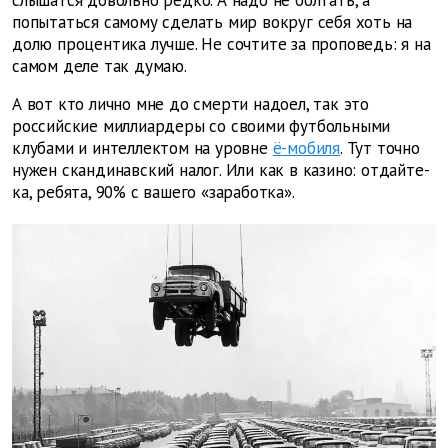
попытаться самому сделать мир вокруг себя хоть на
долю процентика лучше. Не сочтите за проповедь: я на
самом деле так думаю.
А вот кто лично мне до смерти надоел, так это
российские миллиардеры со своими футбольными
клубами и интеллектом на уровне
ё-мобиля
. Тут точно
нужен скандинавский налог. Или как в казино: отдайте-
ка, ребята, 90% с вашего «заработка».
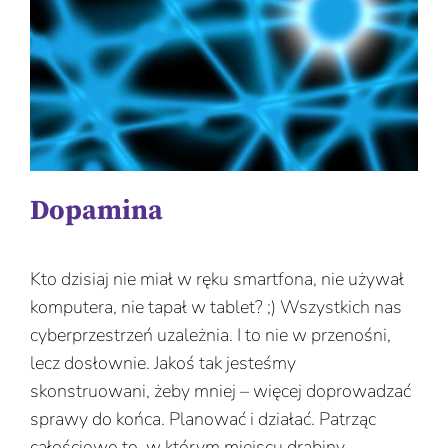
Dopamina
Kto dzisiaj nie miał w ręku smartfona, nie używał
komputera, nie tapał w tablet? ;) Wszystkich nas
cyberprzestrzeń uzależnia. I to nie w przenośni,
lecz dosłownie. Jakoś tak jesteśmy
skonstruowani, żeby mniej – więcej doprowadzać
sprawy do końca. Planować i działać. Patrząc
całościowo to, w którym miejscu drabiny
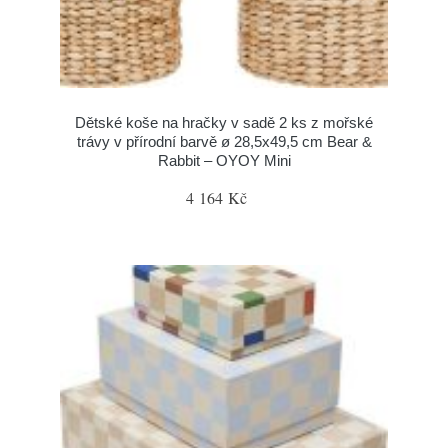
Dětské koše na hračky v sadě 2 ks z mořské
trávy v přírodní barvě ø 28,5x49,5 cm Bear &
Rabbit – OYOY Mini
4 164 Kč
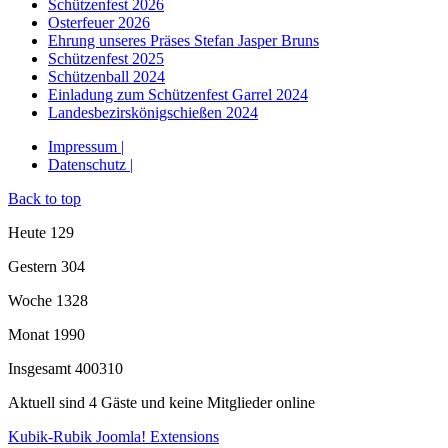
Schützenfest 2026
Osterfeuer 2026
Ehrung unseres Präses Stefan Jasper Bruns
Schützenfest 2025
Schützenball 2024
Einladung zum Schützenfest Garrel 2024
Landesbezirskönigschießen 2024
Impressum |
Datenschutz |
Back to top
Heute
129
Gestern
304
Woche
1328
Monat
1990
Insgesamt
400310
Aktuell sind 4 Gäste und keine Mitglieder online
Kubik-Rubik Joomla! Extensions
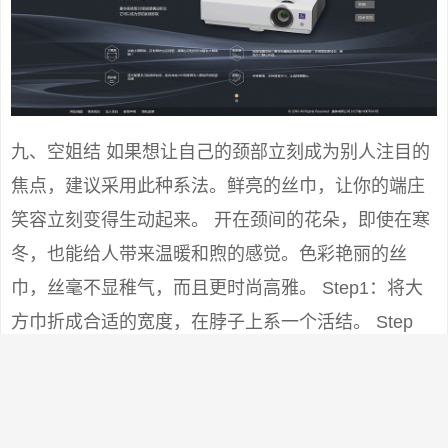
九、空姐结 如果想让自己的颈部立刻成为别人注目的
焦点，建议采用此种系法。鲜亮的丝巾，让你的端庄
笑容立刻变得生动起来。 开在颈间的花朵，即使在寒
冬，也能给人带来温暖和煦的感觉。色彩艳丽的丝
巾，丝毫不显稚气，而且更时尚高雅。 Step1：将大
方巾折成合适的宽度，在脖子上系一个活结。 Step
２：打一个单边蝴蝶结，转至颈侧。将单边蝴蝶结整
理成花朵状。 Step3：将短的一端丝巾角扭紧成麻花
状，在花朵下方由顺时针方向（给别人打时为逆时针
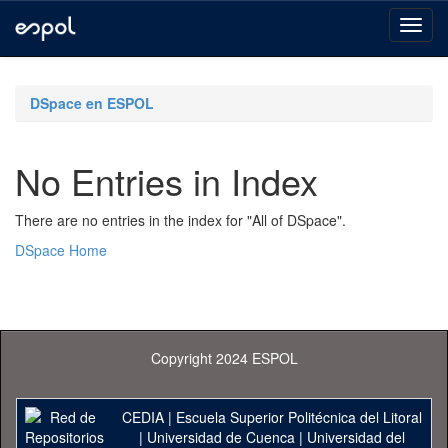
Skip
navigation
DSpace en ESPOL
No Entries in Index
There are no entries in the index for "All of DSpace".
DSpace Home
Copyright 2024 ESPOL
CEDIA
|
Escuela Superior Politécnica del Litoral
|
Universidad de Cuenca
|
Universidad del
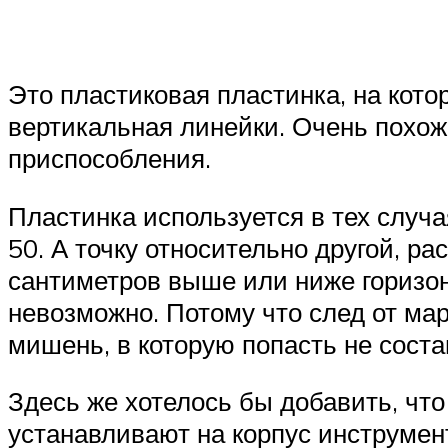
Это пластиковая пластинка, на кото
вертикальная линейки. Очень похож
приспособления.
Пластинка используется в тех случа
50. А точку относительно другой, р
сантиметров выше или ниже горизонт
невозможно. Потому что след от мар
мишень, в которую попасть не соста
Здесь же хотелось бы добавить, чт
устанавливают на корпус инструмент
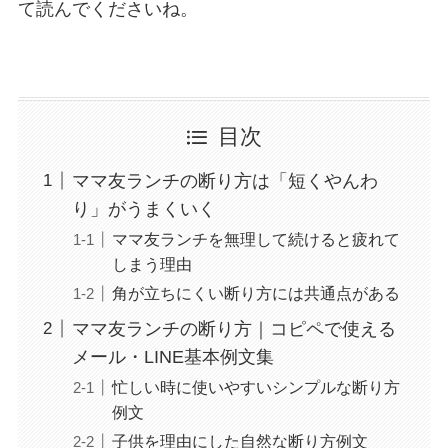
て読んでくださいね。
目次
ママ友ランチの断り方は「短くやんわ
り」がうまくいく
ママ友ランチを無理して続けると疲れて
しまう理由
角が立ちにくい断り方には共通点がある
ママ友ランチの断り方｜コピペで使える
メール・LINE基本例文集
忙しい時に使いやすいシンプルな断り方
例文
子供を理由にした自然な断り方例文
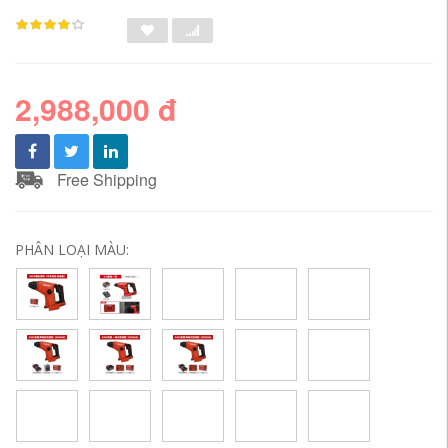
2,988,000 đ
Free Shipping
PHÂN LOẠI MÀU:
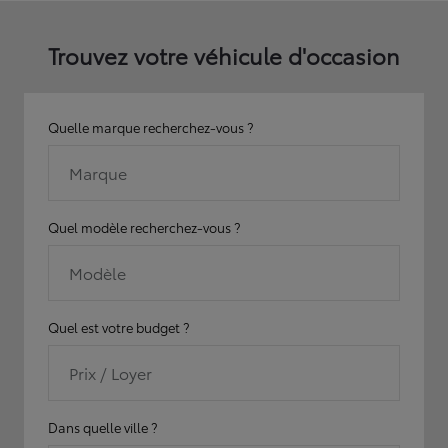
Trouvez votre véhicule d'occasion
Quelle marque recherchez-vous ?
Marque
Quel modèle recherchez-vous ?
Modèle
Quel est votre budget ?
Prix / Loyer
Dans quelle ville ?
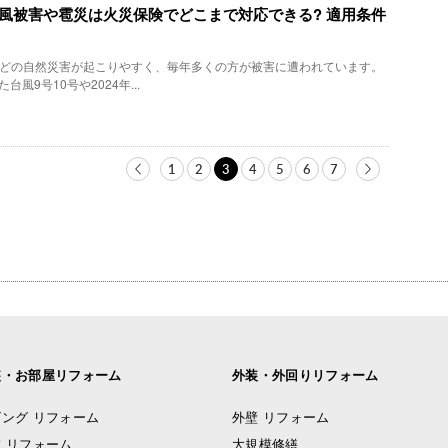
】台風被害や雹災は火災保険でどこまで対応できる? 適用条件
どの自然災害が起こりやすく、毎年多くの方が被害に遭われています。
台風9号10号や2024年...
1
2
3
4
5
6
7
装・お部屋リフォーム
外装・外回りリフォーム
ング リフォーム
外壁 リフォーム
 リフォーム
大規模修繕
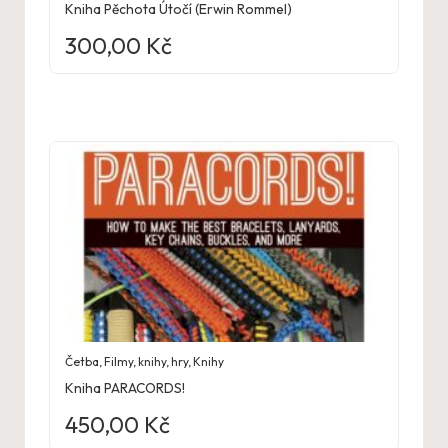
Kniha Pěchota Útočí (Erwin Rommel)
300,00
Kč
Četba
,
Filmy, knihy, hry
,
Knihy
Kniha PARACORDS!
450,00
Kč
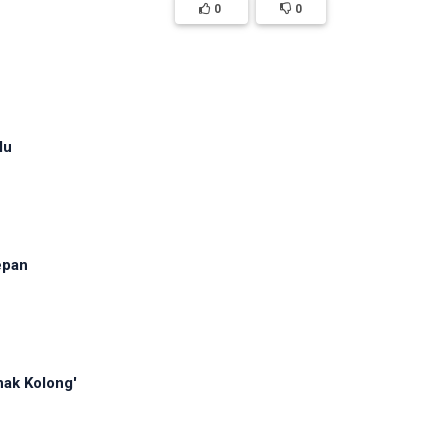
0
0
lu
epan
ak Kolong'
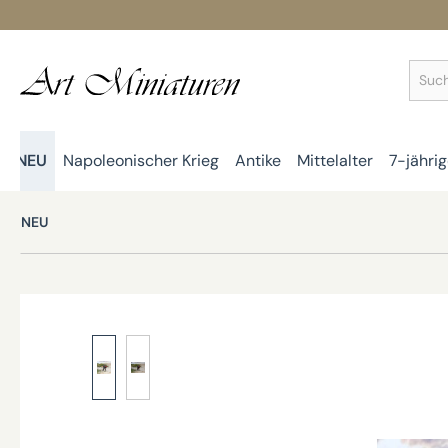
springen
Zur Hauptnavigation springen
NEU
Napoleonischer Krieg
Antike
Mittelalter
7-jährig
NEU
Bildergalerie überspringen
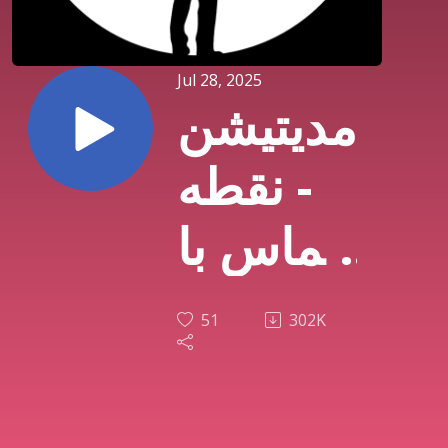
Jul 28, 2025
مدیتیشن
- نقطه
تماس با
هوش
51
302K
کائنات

---

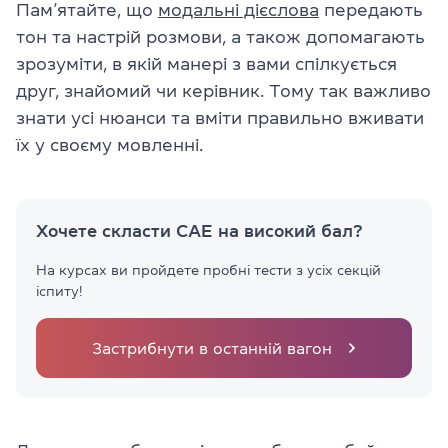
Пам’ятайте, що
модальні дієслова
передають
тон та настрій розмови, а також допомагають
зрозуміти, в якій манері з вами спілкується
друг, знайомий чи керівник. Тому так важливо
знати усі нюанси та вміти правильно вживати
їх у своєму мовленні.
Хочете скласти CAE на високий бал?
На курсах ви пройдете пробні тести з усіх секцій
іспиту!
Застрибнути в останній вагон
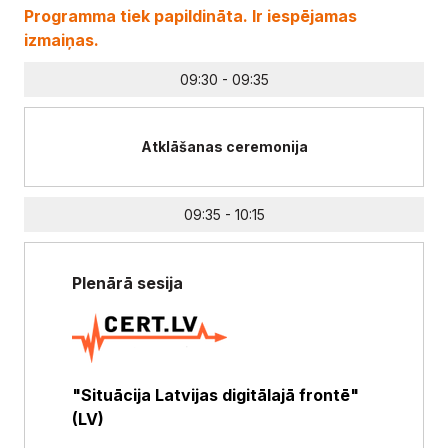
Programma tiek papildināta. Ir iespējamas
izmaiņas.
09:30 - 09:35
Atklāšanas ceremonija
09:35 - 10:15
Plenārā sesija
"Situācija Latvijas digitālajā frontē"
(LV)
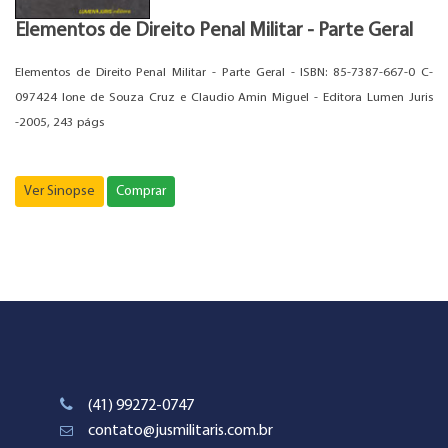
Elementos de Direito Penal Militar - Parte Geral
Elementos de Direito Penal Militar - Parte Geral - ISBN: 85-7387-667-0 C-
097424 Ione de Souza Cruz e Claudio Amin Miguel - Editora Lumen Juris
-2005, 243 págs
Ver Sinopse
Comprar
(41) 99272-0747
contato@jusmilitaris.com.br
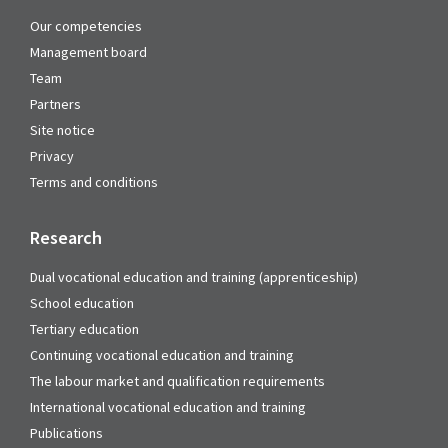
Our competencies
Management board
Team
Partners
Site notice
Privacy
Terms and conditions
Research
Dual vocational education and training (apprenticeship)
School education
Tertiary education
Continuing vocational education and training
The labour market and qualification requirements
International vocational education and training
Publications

---

### Work instruction
The answer must consist of every line from the listing above that includes the word "Kniha".

### Exercise output
Kniha Pěchota Útočí (Erwin Rommel)
Kniha PARACORDS!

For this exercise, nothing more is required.